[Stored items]
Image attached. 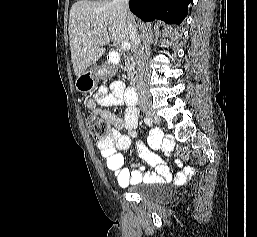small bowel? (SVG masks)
Segmentation results:
<instances>
[{"instance_id":"c3829d8e","label":"small bowel","mask_w":257,"mask_h":237,"mask_svg":"<svg viewBox=\"0 0 257 237\" xmlns=\"http://www.w3.org/2000/svg\"><path fill=\"white\" fill-rule=\"evenodd\" d=\"M123 105H126V108L122 117L117 116L108 109ZM86 106L94 114L99 115L112 125L109 136L105 140L99 141L97 147L100 155L106 160L107 168L116 176L119 186L125 187L141 182L175 184L185 181L194 173V168L192 167H186L176 174L170 172L167 165L155 151V148L162 143L160 132L155 135L151 132L148 138L150 148L139 142L137 143L139 155L154 168V171H147L140 165H137L133 171L123 167L121 152L131 146V138L136 135L139 118L138 108L127 103L123 82L113 81L109 86H101L94 96L87 100ZM122 130H125L126 134L122 133ZM164 151L170 152L169 143H165ZM178 164L180 166L181 162L178 161Z\"/></svg>"}]
</instances>
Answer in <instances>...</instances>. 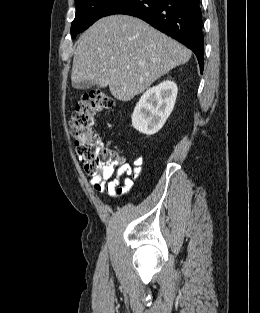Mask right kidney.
Instances as JSON below:
<instances>
[{"mask_svg":"<svg viewBox=\"0 0 260 313\" xmlns=\"http://www.w3.org/2000/svg\"><path fill=\"white\" fill-rule=\"evenodd\" d=\"M177 92V85L171 80L149 88L133 111L132 126L146 135L157 133L174 108Z\"/></svg>","mask_w":260,"mask_h":313,"instance_id":"ca27d5eb","label":"right kidney"}]
</instances>
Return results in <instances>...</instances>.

• _Problem requirements_
Where a line above contains the word "evenodd", copy that line.

• _Response to this task_
[{"instance_id":"c3829d8e","label":"small bowel","mask_w":257,"mask_h":237,"mask_svg":"<svg viewBox=\"0 0 257 237\" xmlns=\"http://www.w3.org/2000/svg\"><path fill=\"white\" fill-rule=\"evenodd\" d=\"M123 105H126V108L122 117L117 116L108 109ZM86 106L94 114L99 115L112 125L109 136L105 140L99 141L97 147L100 155L106 160L107 168L116 176L119 186L125 187L141 182L175 184L185 181L194 173V168L192 167H186L176 174L170 172L167 165L155 151V148L162 143L160 132L155 135L151 132L148 138L150 148L139 142L137 143L139 155L154 168V171H147L140 165H137L133 171L123 167L121 152L131 146V138L136 135L139 118L138 108L127 103L123 82L113 81L109 86H101L94 96L87 100ZM122 130H125L126 134L122 133ZM164 151L170 152L169 143H165ZM178 164L180 166L181 162L178 161Z\"/></svg>"}]
[{"mask_svg":"<svg viewBox=\"0 0 260 313\" xmlns=\"http://www.w3.org/2000/svg\"><path fill=\"white\" fill-rule=\"evenodd\" d=\"M177 92V85L171 80L149 88L133 111L132 126L146 135L157 133L174 108Z\"/></svg>","mask_w":260,"mask_h":313,"instance_id":"ca27d5eb","label":"right kidney"}]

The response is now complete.